Exercise goal » Repeat the data word for word. Do not include the pictures.

Saved entries

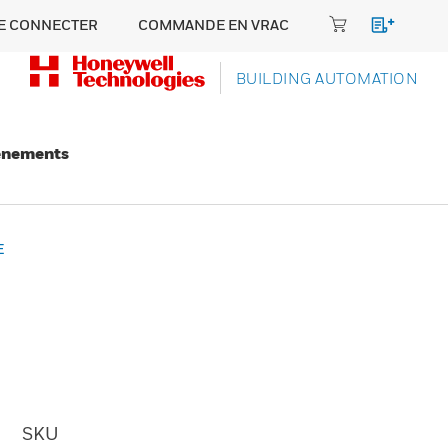
E CONNECTER
COMMANDE EN VRAC
BUILDING AUTOMATION
énements
E
SKU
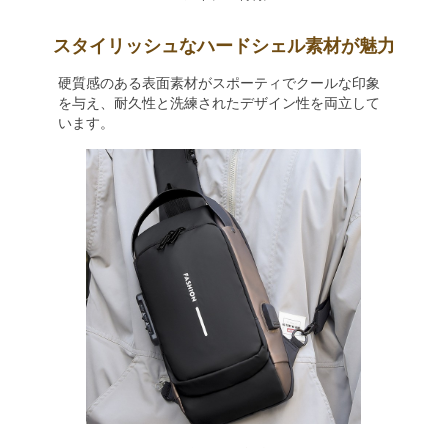
スタイリッシュなハードシェル素材が魅力
硬質感のある表面素材がスポーティでクールな印象
を与え、耐久性と洗練されたデザイン性を両立して
います。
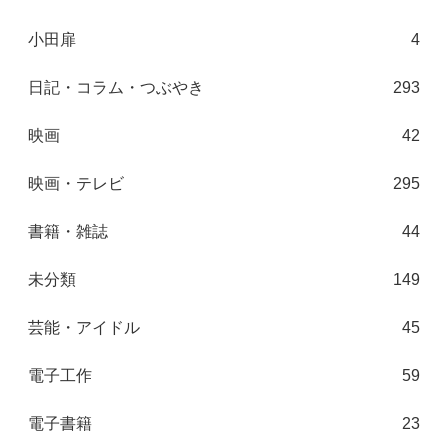
小田扉
4
日記・コラム・つぶやき
293
映画
42
映画・テレビ
295
書籍・雑誌
44
未分類
149
芸能・アイドル
45
電子工作
59
電子書籍
23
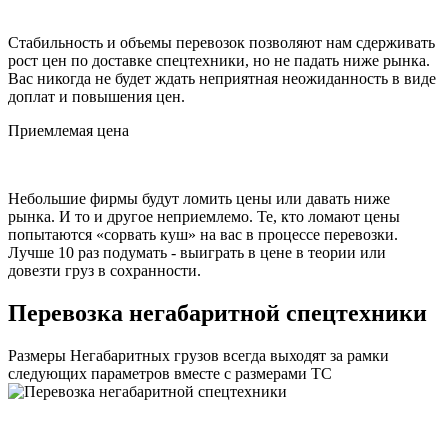
Стабильность и объемы перевозок позволяют нам сдерживать
рост цен по доставке спецтехники, но не падать ниже рынка.
Вас никогда не будет ждать неприятная неожиданность в виде
доплат и повышения цен.
Приемлемая цена
Небольшие фирмы будут ломить цены или давать ниже
рынка. И то и другое неприемлемо. Те, кто ломают цены
попытаются «сорвать куш» на вас в процессе перевозки.
Лучше 10 раз подумать - выиграть в цене в теории или
довезти груз в сохранности.
Перевозка негабаритной спецтехники
Размеры Негабаритных грузов всегда выходят за рамки
следующих параметров вместе с размерами ТС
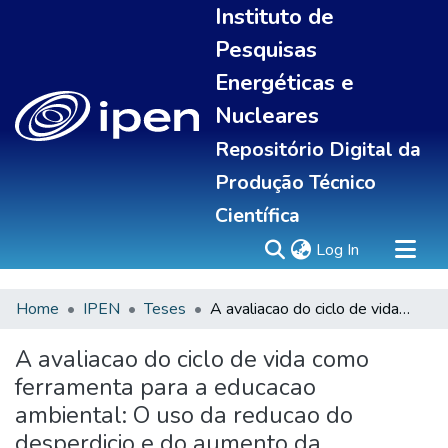
Instituto de
Pesquisas
Energéticas e
Nucleares
Repositório Digital da
Produção Técnico
Científica
(current)
Log In
Home
IPEN
Teses
A avaliacao do ciclo de vida como ferramenta para a educacao ambiental: O uso da reducao do desperdicio e do aumento da produtividade como indicadores
Sobre
Communities & Collections
A avaliacao do ciclo de vida como
All of DSpace
ferramenta para a educacao
Statistics
ambiental: O uso da reducao do
desperdicio e do aumento da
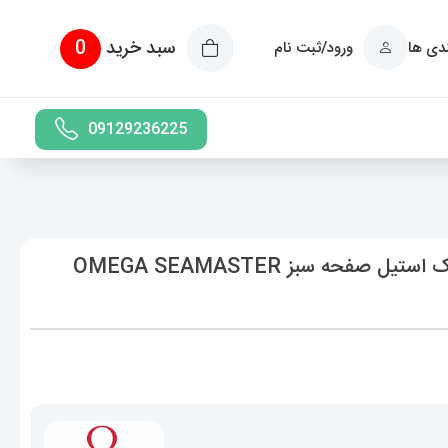
سبد خرید
0
ندی ها
ورود/ثبت نام
09129236225
ساعت مچی امگا مردانه سیمستر اتوماتیک استیل صفحه سبز OMEGA SEAMASTER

Result of the exercise »
E CONNECTER
COMMANDE EN VRAC
BUILDING AUTOMATION
énements
E
SKU
スタイリッシュなハードシェル素材が魅力
硬質感のある表面素材がスポーティでクールな印象
を与え、耐久性と洗練されたデザイン性を両立して
います。
小田扉
4
日記・コラム・つぶやき
293
映画
42
映画・テレビ
295
書籍・雑誌
44
未分類
149
芸能・アイドル
45
電子工作
59
電子書籍
23
Стабильность и объемы перевозок позволяют нам сдерживать
рост цен по доставке спецтехники, но не падать ниже рынка.
Вас никогда не будет ждать неприятная неожиданность в виде
доплат и повышения цен.
Приемлемая цена
Небольшие фирмы будут ломить цены или давать ниже
рынка. И то и другое неприемлемо. Те, кто ломают цены
попытаются «сорвать куш» на вас в процессе перевозки.
Лучше 10 раз подумать - выиграть в цене в теории или
довезти груз в сохранности.
Перевозка негабаритной спецтехники
Размеры Негабаритных грузов всегда выходят за рамки
следующих параметров вместе с размерами ТС
Instituto de
Pesquisas
Energéticas e
Nucleares
Repositório Digital da
Produção Técnico
Científica
(current)
Log In
Home
IPEN
Teses
A avaliacao do ciclo de vida como ferramenta para a educacao ambiental: O uso da reducao do desperdicio e do aumento da produtividade como indicadores
Sobre
Communities & Collections
A avaliacao do ciclo de vida como
All of DSpace
ferramenta para a educacao
Statistics
ambiental: O uso da reducao do
desperdicio e do aumento da
سبد خرید
0
ندی ها
ورود/ثبت نام
09129236225
ساعت مچی امگا مردانه سیمستر اتوماتیک استیل صفحه سبز OMEGA SEAMASTER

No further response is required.